## WORK REQUEST
Locate each line in the records containing "العربية". Copy it.

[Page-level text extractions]
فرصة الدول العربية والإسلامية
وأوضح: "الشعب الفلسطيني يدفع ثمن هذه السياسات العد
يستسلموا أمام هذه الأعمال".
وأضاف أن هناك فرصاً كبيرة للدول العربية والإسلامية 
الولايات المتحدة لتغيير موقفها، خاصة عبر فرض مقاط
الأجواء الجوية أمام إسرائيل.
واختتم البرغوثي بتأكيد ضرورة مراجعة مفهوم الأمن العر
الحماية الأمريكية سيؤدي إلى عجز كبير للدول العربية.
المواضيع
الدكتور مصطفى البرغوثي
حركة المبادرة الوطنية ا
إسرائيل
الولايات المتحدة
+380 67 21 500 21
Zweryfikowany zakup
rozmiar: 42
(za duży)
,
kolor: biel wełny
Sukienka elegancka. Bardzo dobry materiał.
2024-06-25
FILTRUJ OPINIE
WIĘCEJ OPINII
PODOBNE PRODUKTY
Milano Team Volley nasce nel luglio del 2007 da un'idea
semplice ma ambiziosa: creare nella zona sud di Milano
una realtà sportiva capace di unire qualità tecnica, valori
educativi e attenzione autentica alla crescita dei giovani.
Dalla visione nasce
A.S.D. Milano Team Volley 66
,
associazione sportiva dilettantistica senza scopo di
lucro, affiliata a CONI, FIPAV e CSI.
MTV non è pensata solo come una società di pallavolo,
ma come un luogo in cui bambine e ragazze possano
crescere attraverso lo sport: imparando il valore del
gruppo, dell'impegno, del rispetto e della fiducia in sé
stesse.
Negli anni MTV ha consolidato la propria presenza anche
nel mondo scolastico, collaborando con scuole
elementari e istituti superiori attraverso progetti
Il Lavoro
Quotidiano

## ANSWER SECTION
فرصة الدول العربية والإسلامية
وأضاف أن هناك فرصاً كبيرة للدول العربية والإسلامية 
الحماية الأمريكية سيؤدي إلى عجز كبير للدول العربية.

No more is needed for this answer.